Base model in dev/shm

I have tried copying the model to dev/shm but did not observed any speedup. Probably when I read the model for the first time it is cached. The model is slightly less than 4GB. Notebook with experiments

Batch size and training speed

experiment batch_size=1 batch_size=2 batch_size=4
2 shortest tasks, 4 epochs 72s 63s 58s
2 longest tasks, 1 epoch 125s 122s 136s

Clearly it pays to use a batch size of 1 if the gradient has enough information, that will allow to update the model more times.

Comparison with my solution for ARC24 challenge

In my solution I could do 320 training steps for each task on ARC24 challenge. I was using a model of just 0.5B parameters versus the current 7B parameters. Now if I use 6 epochs that would be just 48 training steps, so training is 10 times shorter.

Increasing GPU usage

After looking at the plots of GPU usage I have noticed that I could increase the number of slots per GPU both on training and inference.

train GPU slots inf GPU slots mean GPU usage max VRAM training time (s) inference time (s)
1 2 89.5% 51.4% 7087 7360
2 2 93.9% 50.2% 6864 6748
2 3 95.0% 76.6% 6962 6902

The most reliable metric is mean GPU usage. Inference time we already know that it is not reliable and there is some variability on training times due to the random assignment of the tasks. Using 2 slots per GPU for training and 3 for inference should give a speedup of around 6%, which is 43 minutes for the 12 hour run. Not game changing but very welcome.

Link to full results

Results

Evaluation vs test set

On this notebook I have run the exact same setup that has scored 10.17 on the leaderboard and took 9 hours to run.
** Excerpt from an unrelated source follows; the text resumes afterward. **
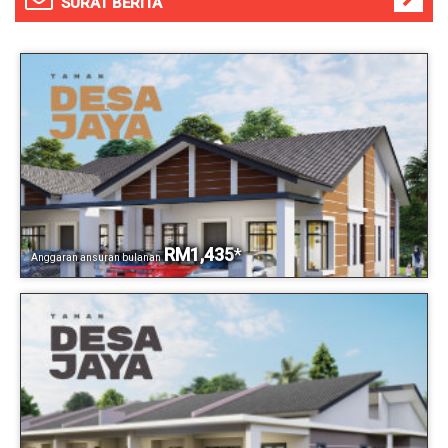
SURAT BERITA
RM1,435
*
Anggaran ansuran bulanan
If I run the exact same configuration on the evaluation set it only takes 4 hours and scores 10.6 (I'm not sure what the architects prints mean because on them the score is 8.7).

The difference in speed is caused because when we are doing the submission the system is evaluated against both partitions of the test set, so that is 240 tasks instead of 120. So I don't have to worry about my system doing timeout on the private test set because the system has already done predictions for it.

Training epochs

alt text

It seems that a small number of training epochs (6) is bad, but also once we reach a certain number of epochs (8-10) increasing the training length is not beneficial. Maybe I have to lower the learning rate when using a bigger number of epochs?

Train Max Sequence Length

alt text

The tendency is not very clear, but the best results are obtained when using 8192 which is the maximum training sequence length available for the current model.

Submission time increases slightly.

Lora rank

alt text

It might seem that using a bigger lora rank is beneficial.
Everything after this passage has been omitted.